Restate word for word every entry that appears below, skipping its pictures.

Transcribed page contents
- - -

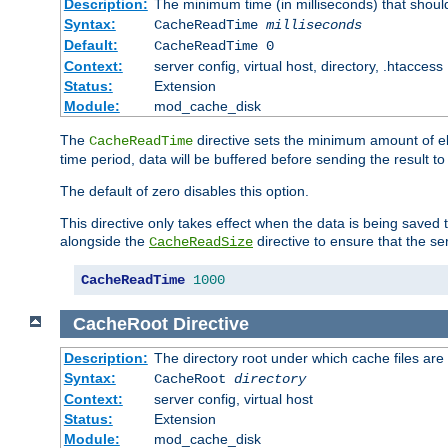
Description:
The minimum time (in milliseconds) that shoul
Syntax:
CacheReadTime
milliseconds
Default:
CacheReadTime 0
Context:
server config, virtual host, directory, .htaccess
Status:
Extension
Module:
mod_cache_disk
The
directive sets the minimum amount of el
CacheReadTime
time period, data will be buffered before sending the result 
The default of zero disables this option.
This directive only takes effect when the data is being saved
alongside the
directive to ensure that the se
CacheReadSize
CacheReadTime
1000
CacheRoot
Directive
Description:
The directory root under which cache files are
Syntax:
CacheRoot
directory
Context:
server config, virtual host
Status:
Extension
Module:
mod_cache_disk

- - -

(Completed task):
Description:
The minimum time (in milliseconds) that shoul
Syntax:
CacheReadTime
milliseconds
Default:
CacheReadTime 0
Context:
server config, virtual host, directory, .htaccess
Status:
Extension
Module:
mod_cache_disk
The
directive sets the minimum amount of el
CacheReadTime
time period, data will be buffered before sending the result 
The default of zero disables this option.
This directive only takes effect when the data is being saved
alongside the
directive to ensure that the se
CacheReadSize
CacheReadTime
1000
CacheRoot
Directive
Description:
The directory root under which cache files are
Syntax:
CacheRoot
directory
Context:
server config, virtual host
Status:
Extension
Module:
mod_cache_disk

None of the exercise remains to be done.